(INPUT MATERIAL)

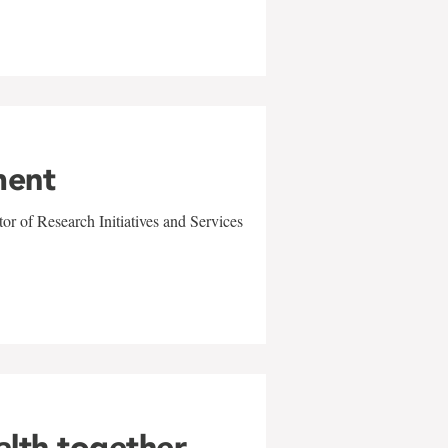
ment
r of Research Initiatives and Services
alth together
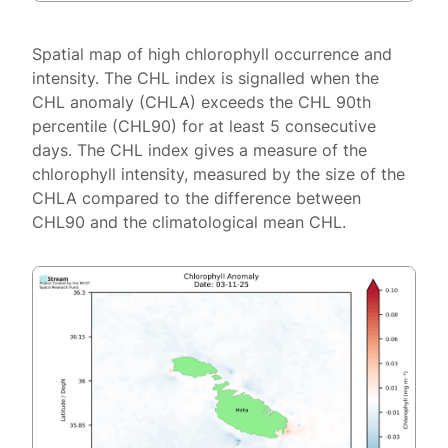
Spatial map of high chlorophyll occurrence and
intensity. The CHL index is signalled when the
CHL anomaly (CHLA) exceeds the CHL 90th
percentile (CHL90) for at least 5 consecutive
days. The CHL index gives a measure of the
chlorophyll intensity, measured by the size of the
CHLA compared to the difference between
CHL90 and the climatological mean CHL.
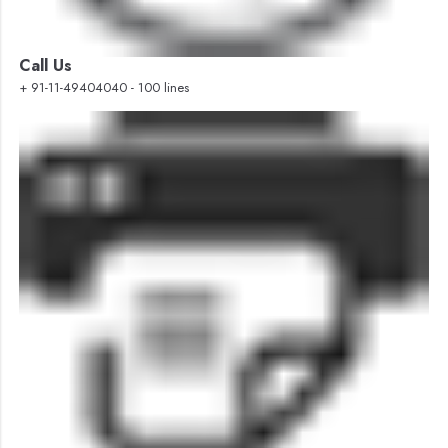
Call Us
+ 91-11-49404040 - 100 lines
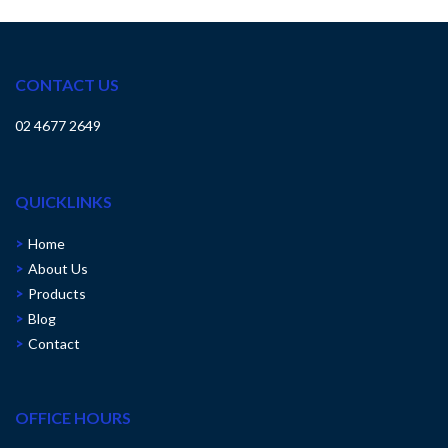
CONTACT US
02 4677 2649
QUICKLINKS
Home
About Us
Products
Blog
Contact
OFFICE HOURS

(End INPUT MATERIAL)

EXERCISE DIRECTIONS ::
Every line that contains the string "CHLA" should be copied from the entries.

REPLY ::
CHL anomaly (CHLA) exceeds the CHL 90th
CHLA compared to the difference between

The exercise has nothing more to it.